TASK STATEMENT: The response should hold each line from the entries below where "speed" is found.

______________________________

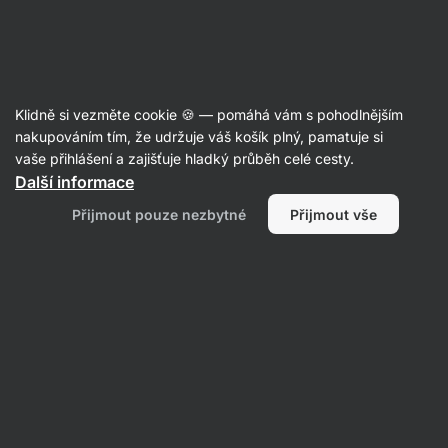
Aktin
Recepty
Klidně si vezměte cookie 🍪 — pomáhá vám s pohodlnějším
nakupováním tím, že udržuje váš košík plný, pamatuje si
Filtrovat
Řazení
:
Nejpopulárnější
3
vaše přihlášení a zajišťuje hladký průběh celé cesty.
Další informace
Pizza
Přijmout pouze nezbytné
Přijmout vše
3x
jinak
by
Aktin
tým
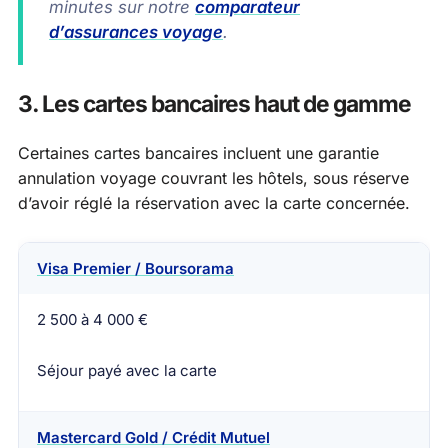
minutes sur notre
comparateur
d’assurances voyage
.
3. Les cartes bancaires haut de gamme
Certaines cartes bancaires incluent une garantie
annulation voyage couvrant les hôtels, sous réserve
d’avoir réglé la réservation avec la carte concernée.
Visa Premier / Boursorama
Carte
Plafond annulation hôtel
Condition princip
2 500 à 4 000 €
Séjour payé avec la carte
Mastercard Gold / Crédit Mutuel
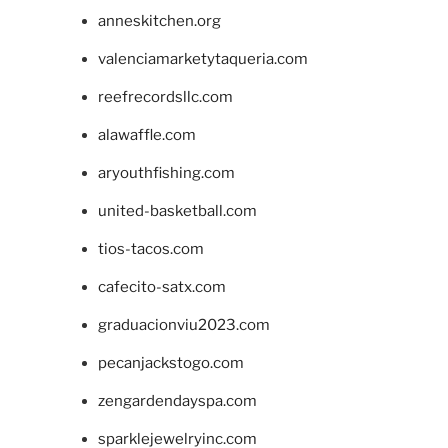
anneskitchen.org
valenciamarketytaqueria.com
reefrecordsllc.com
alawaffle.com
aryouthfishing.com
united-basketball.com
tios-tacos.com
cafecito-satx.com
graduacionviu2023.com
pecanjackstogo.com
zengardendayspa.com
sparklejewelryinc.com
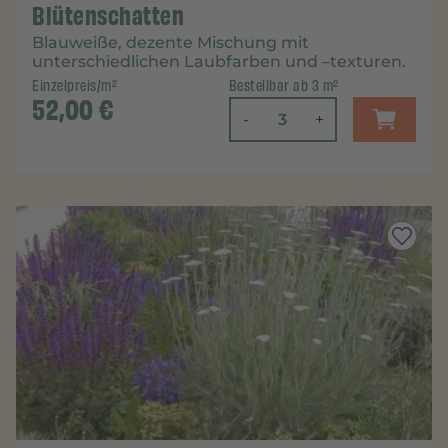
Blütenschatten
Blauweiße, dezente Mischung mit
unterschiedlichen Laubfarben und –texturen.
Einzelpreis/m²
Bestellbar ab 3 m²
52,00
€
-
+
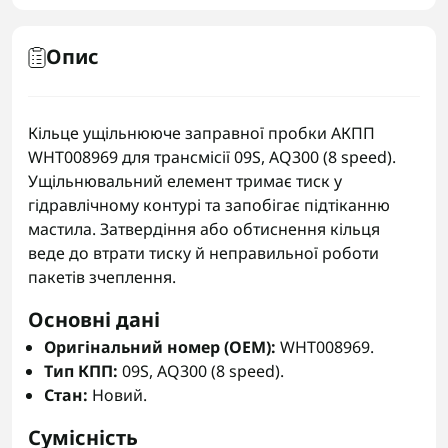
Опис
Кільце ущільнююче заправної пробки АКПП
WHT008969 для трансмісії 09S, AQ300 (8 speed).
Ущільнювальний елемент тримає тиск у
гідравлічному контурі та запобігає підтіканню
мастила. Затвердіння або обтиснення кільця
веде до втрати тиску й неправильної роботи
пакетів зчеплення.
Основні дані
Оригінальний номер (OEM):
WHT008969.
Тип КПП:
09S, AQ300 (8 speed).
Стан:
Новий.
Сумісність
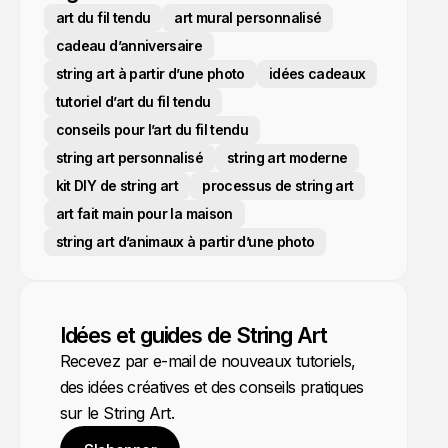
art du fil tendu
art mural personnalisé
cadeau d’anniversaire
string art à partir d’une photo
idées cadeaux
tutoriel d’art du fil tendu
conseils pour l’art du fil tendu
string art personnalisé
string art moderne
kit DIY de string art
processus de string art
art fait main pour la maison
string art d’animaux à partir d’une photo
Idées et guides de String Art
Recevez par e-mail de nouveaux tutoriels,
des idées créatives et des conseils pratiques
sur le String Art.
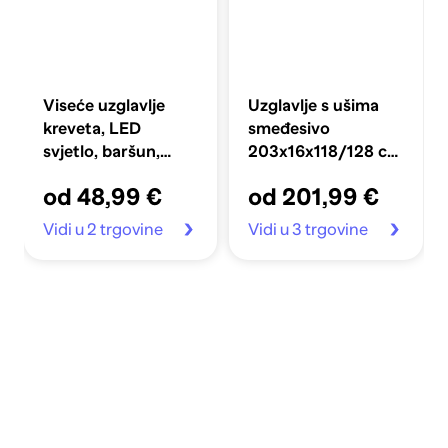
Viseće uzglavlje
Uzglavlje s ušima
kreveta, LED
smeđesivo
svjetlo, baršun,
203x16x118/128 cm
ljubičasta
od tkanine
od 48,99 €
od 201,99 €
Vidi u 2 trgovine
Vidi u 3 trgovine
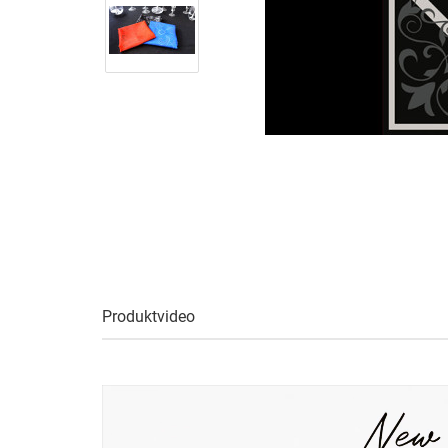
Produktvideo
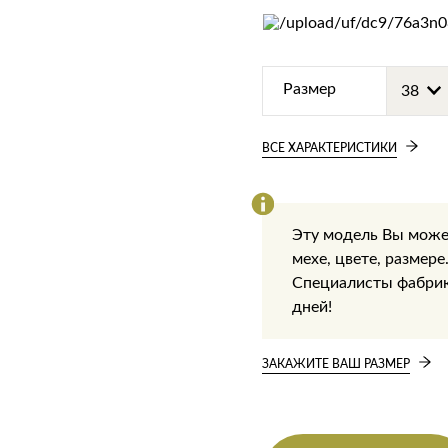
Размер
ВСЕ ХАРАКТЕРИСТИКИ
Эту модель Вы може
мехе, цвете, размере
Специалисты фабрики
дней!
ЗАКАЖИТЕ ВАШ РАЗМЕР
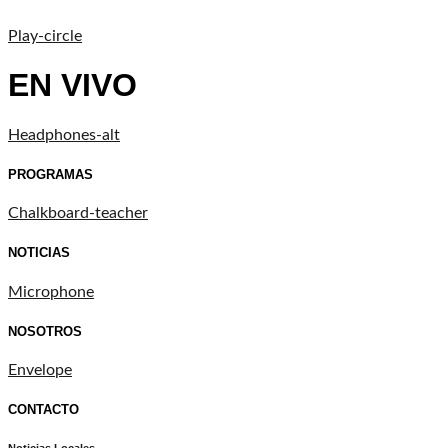
Play-circle
EN VIVO
Headphones-alt
PROGRAMAS
Chalkboard-teacher
NOTICIAS
Microphone
NOSOTROS
Envelope
CONTACTO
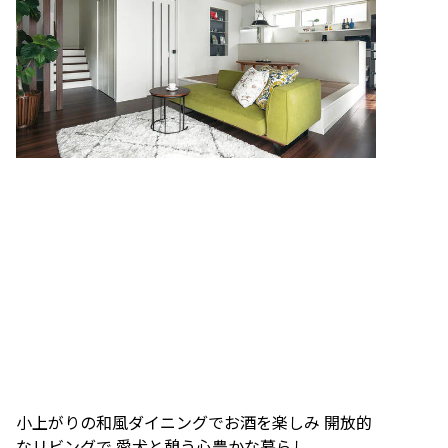
小上がりの和風ダイニングでお酒を楽しみ 開放的
なリビングで 愛犬と憩う心豊かな暮らし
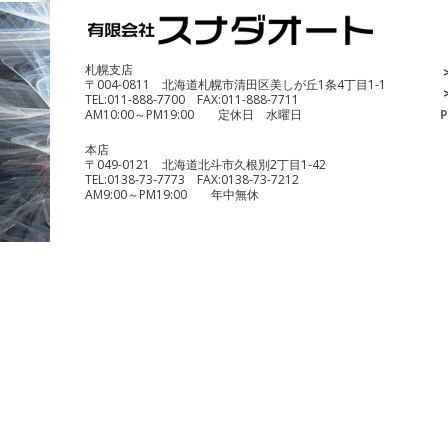
DUCATI Multistrada1200 Enduro
¥690,000
札幌支店
〒004-0811 北海道札幌市清田区美しが丘1条4丁目1-1
TEL:
011-888-7700
FAX:
011-888-7711
AM10:00～PM19:00 定休日 水曜日
P
本店
〒049-0121 北海道北斗市久根別2丁目1-42
TEL:
0138-73-7773
FAX:
0138-73-7212
AM9:00～PM19:00 年中無休
benelli TRK251
¥490,000
KTM 1290 スーパーデュークR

______________________________

RESULT:
WHT008969 для трансмісії 09S, AQ300 (8 speed).
09S, AQ300 (8 speed).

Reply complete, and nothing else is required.